24. A pharmaceutical composition comprising the capsid polypeptide of claim 1, the polynucleotide of claim 6 or claim 7, or the viral particle of any one of claims 8-22, and a pharmaceutically acceptable carrier, excipient, or diluent.

25. A method for delivering a payload to a liver cell in a subject, the method comprising administering to the subject the viral particle of any one of claims 12-22, thereby delivering the payload to a liver cell in the subject.

26. The method of claim 25, wherein the subject is a mammal.

27. The method of claim 26, wherein the mammal is a human, mouse or a macaque.

28. A vector comprising a nucleotide sequence encoding a functional AAV-BI151, AAV- BI152, AAV-BI153, AAV-BI154, AAV-BI155, AAV-BI156, or AAV-BI157 polypeptide.

29. The vector of claim 28, wherein the vector is a plasmid.

30. A host cell comprising the vector of claim 28 or claim 29.

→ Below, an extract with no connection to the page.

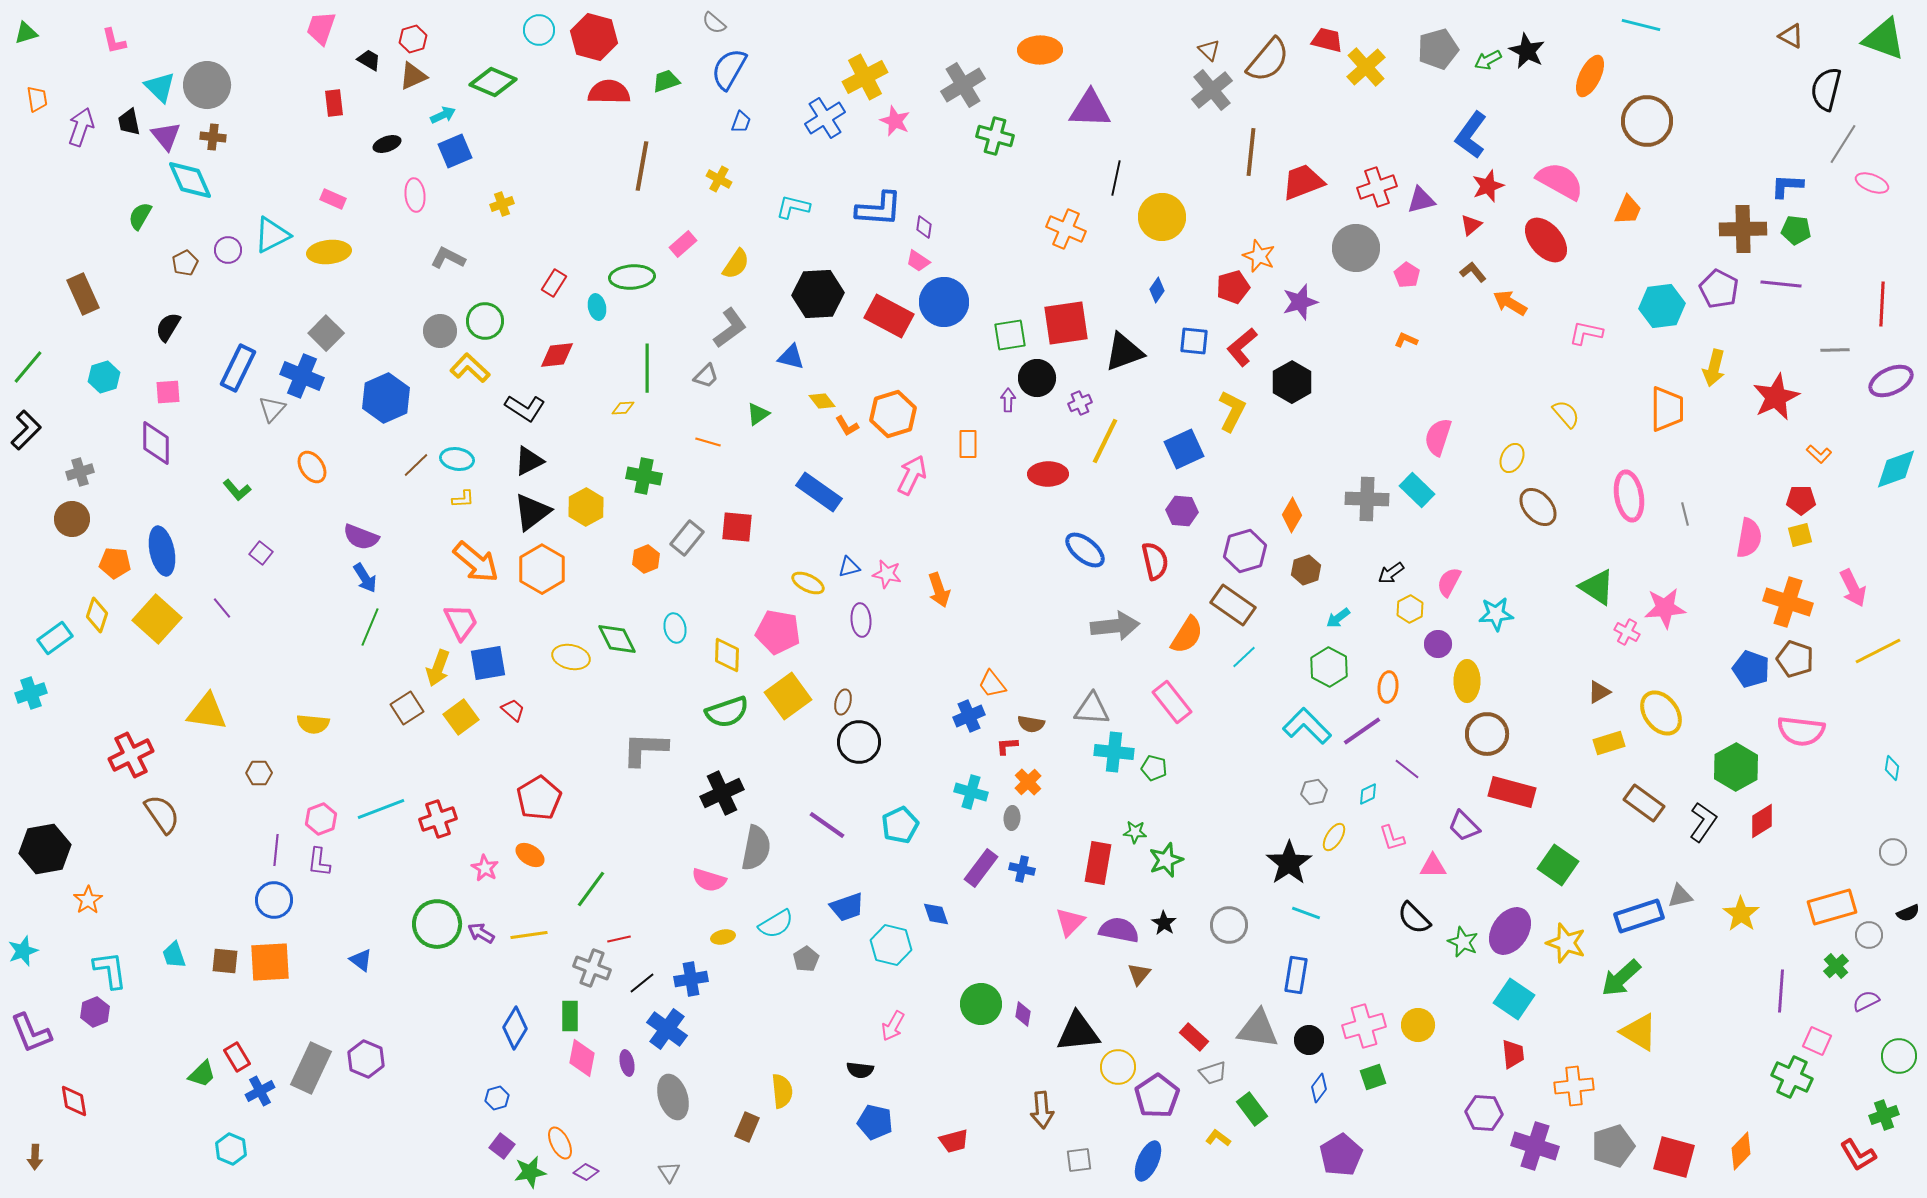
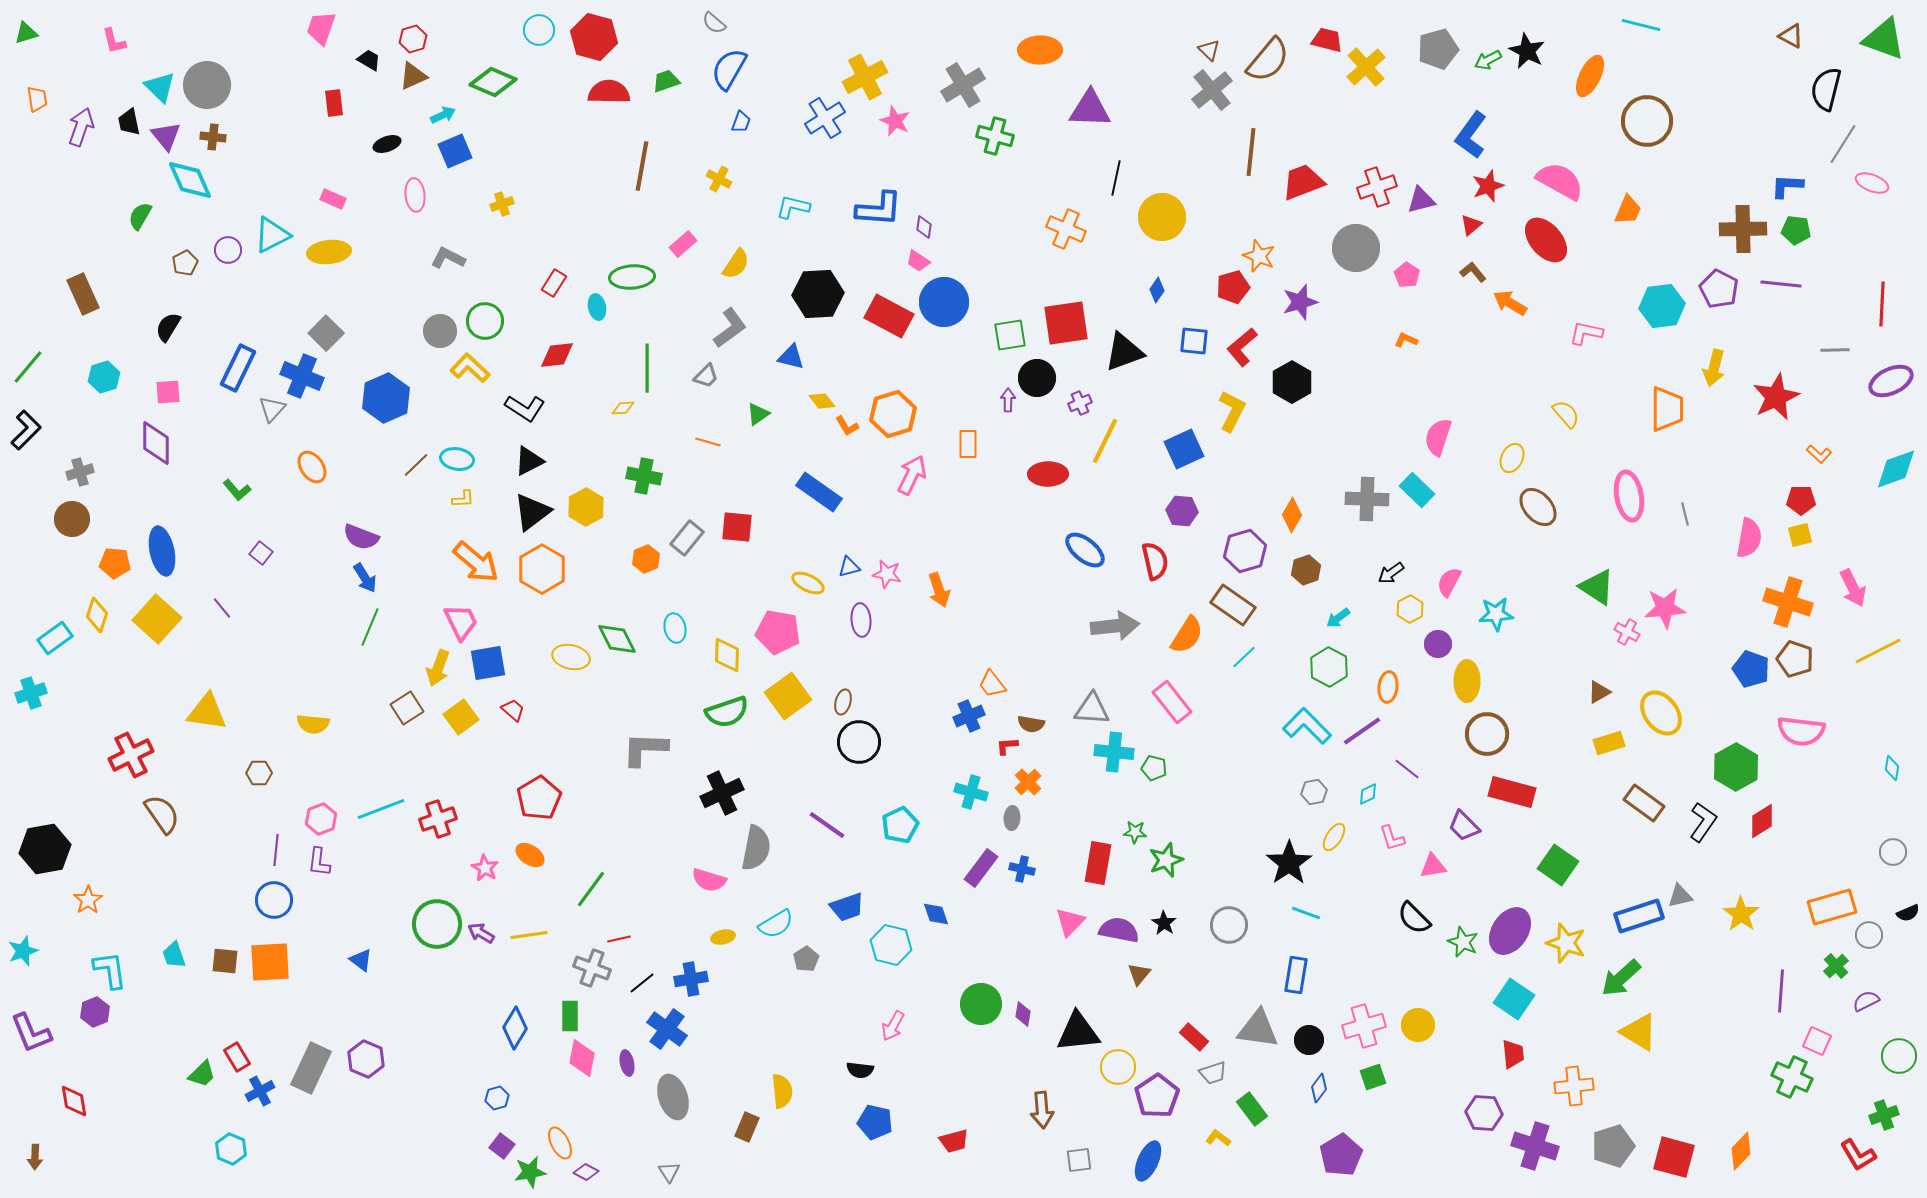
pink triangle at (1433, 866): rotated 8 degrees counterclockwise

31. A method of producing a recombinant AAV particle comprising an AAV -BI 151, AAV - BI152, AAV-BI153, AAV-BI154, AAV-BI155, AAV-BI156, or AAV-BI157 capsid polypeptide, said method comprising: a) culturing a host cell, wherein the host cell comprises: i) the vector of claim 28 or claim 29, ii) a polynucleotide comprising a recombinant AAV genome comprising a polynucleotide sequence flanked by ITR sequences and encoding a payload operably linked to a regulatory element for expression in a target cell, and hi) one or more polynucleotides encoding polypeptides capable of mediating production of recombinant AAV particles; and b) recovering recombinant AAV particles from the host cell.

32. A kit suitable for use in the method of any one of claims 25-27 or 31, wherein the kit comprising the capsid polypeptide of claim 1, the polynucleotide of claim 6 or claim 7, the viral particle of any one of claims 8-22, the composition of claim 23 or claim 24, or the vector of any one of claims 28-30.